Meaning of Second Circuit's 'W.R. Huff' for Investment Advisers

When Congress enacted the Private Securities Litigation Reform Act of 1995 (the PSLRA), one of its goals was to encourage plaintiffs with large stakes in securities class actions to take a more active role in litigation.

To achieve this goal, the PSLRA created the concept of a 'lead plaintiff' to represent the interests of a class of aggrieved shareholders. The lead plaintiff provisions of the PSLRA require courts to appoint as lead plaintiff the member of the class that is 'most capable of adequately representing the interests of class members' [FN1] and creates a rebuttable presumption that the most adequate plaintiff is the person or group of persons that 'has the largest financial interest in the relief sought by the class.' [FN2] Once appointed, the lead plaintiff is responsible for selecting lead counsel, subject to court approval, and overseeing the litigation.

Although the PSLRA set forth the statutory requirements for appointment of lead plaintiff, questions have arisen about what types of investors have standing to serve in that role.

One of the issues that courts have struggled with is whether investment advisers or asset managers, who do not purchase stock for themselves, but purchase stock on behalf of other investors can serve as lead plaintiffs. Some courts have held that, under certain circumstances, an investment adviser may be an adequate lead plaintiff; while others have held that investment advisers cannot serve as lead plaintiffs because they lack standing to assert a legal claim on behalf of their clients.

After about 13 years of uncertainty, the recent decision in W.R. Huff Asset Management Co. LLC v. Deloitte & Touche LLP, 549 F.3d 100 (2d Cir. 2008) (W.R. Huff), appears to resolve the debate holding that an investment adviser lacks constitutional standing to bring a securities action in a representative capacity on behalf of its clients. Id. at 111.

Investment Adviser Debate

  • A Split Among District Courts

An investment adviser often manages the assets of its investors and purchases or sells stock on behalf of its clients. In recent years, investment advisers have sought lead plaintiff status, arguing that they have the largest financial interest in the action because their clients, collectively, suffered the greatest losses.

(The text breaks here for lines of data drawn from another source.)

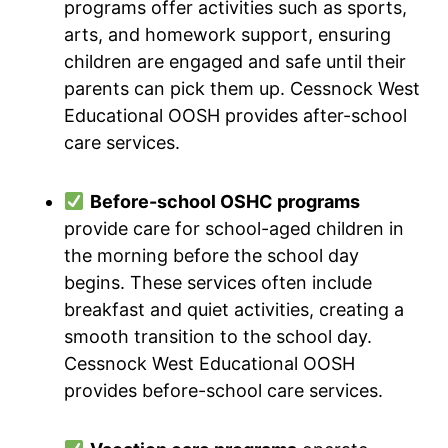
programs offer activities such as sports,
arts, and homework support, ensuring
children are engaged and safe until their
parents can pick them up. Cessnock West
Educational OOSH provides after-school
care services.
Before-school OSHC programs
provide care for school-aged children in
the morning before the school day
begins. These services often include
breakfast and quiet activities, creating a
smooth transition to the school day.
Cessnock West Educational OOSH
provides before-school care services.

Prior to the W.R. Huff decision, the issue of whether an investment adviser could serve as lead plaintiff had been a matter of some debate among district courts throughout the country. [FN3] The disagreement centered on whether an adviser has Article III standing to serve as lead plaintiff.

In order to establish Article III standing, three conditions must be met:

(1) the plaintiff must have suffered an injury-in-fact;

(2) there must be a causal connection between the injury and the challenged conduct; and

(3) it must be likely that the injury will be redressed by a favorable ruling. See Lujan v. Defenders of Wildlife, 504 U.S. 555, 560-61 (1992).

Opposing Rationales

In cases where investment advisers have sought lead plaintiff status, courts traditionally considered two opposing rationales. On the one hand, investment advisers suing on behalf of their institutional investor clients have no financial interest because any alleged injury was suffered by the clients themselves, and not by the investment adviser. On the other hand, investment advisers argue that because of their authority to make investment decisions for their institutional investor clients, they are entitled to sue on behalf of their clients.

Several courts have held that an investment adviser does not have standing to serve as lead plaintiff because it does not purchase the stock for itself, but rather for the accounts of its clients. For example, in In re Turkcell Iletisim Hizmetler, Judge Naomi Reice Buchwald held that an investment adviser, who made an investment on behalf of two mutual funds, lacked standing to sue on behalf of its investors because it did not invest its own assets and, therefore, was not the 'legal purchaser' of the stock. 209 F.R.D. 353, 357-58 (S.D.N.Y. 2002). Importantly, under Blue Chip Stamps v. Manor Drug Stores, standing to bring securities claims is limited to actual purchasers and sellers of a security. 421 U.S. 723, 730 (1975). In Smith v. Suprema Specialties Inc. (Suprema), an investment adviser that purchased stock on behalf of individual investors, pension funds and profit-sharing plans, was also denied lead plaintiff status. 206 F.Supp.2d 627, 634 (D.N.J. 2002). The court in Suprema held that although the investment adviser had the largest aggregate losses, it was not a 'single investor' and was not entitled to 'bring the claim on behalf of its clients who were the actual owners of the stock.' Id. at 634. Likewise, in In re Tyco International Ltd., in the class certification context, the court held that an investment adviser lacked constitutional standing 'to recover for damages that were suffered by third parties' because it was not directly injured by the defendants' misconduct. 236 F.R.D. 62, 73 (D.N.H. 2006). In so holding, the court rejected the investment adviser's argument that it had purchased the company's stock pursuant to an agreement that granted the adviser discretionary authority to effect transactions for its clients. Id. at 72.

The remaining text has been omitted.